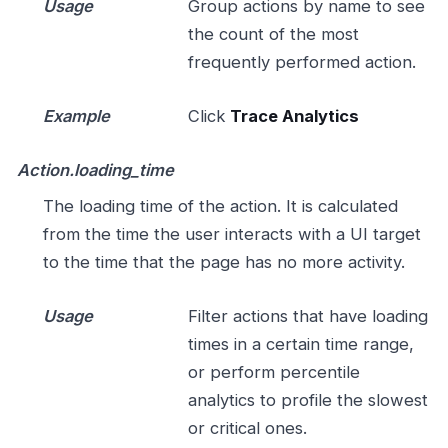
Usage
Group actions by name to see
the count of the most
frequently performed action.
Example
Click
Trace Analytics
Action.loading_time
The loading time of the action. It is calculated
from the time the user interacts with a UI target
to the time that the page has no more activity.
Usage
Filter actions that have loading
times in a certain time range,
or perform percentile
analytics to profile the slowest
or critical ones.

........

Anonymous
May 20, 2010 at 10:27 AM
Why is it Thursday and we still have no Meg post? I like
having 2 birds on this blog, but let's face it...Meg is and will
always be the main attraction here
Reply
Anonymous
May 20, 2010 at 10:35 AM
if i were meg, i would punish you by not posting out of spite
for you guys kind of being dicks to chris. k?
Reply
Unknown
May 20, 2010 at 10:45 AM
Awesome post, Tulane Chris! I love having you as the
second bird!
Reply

........

* **WHAT TO WORK ON**
Copy each line of the data that contains the word "actions".

* **TASK ANSWER**
Group actions by name to see
Filter actions that have loading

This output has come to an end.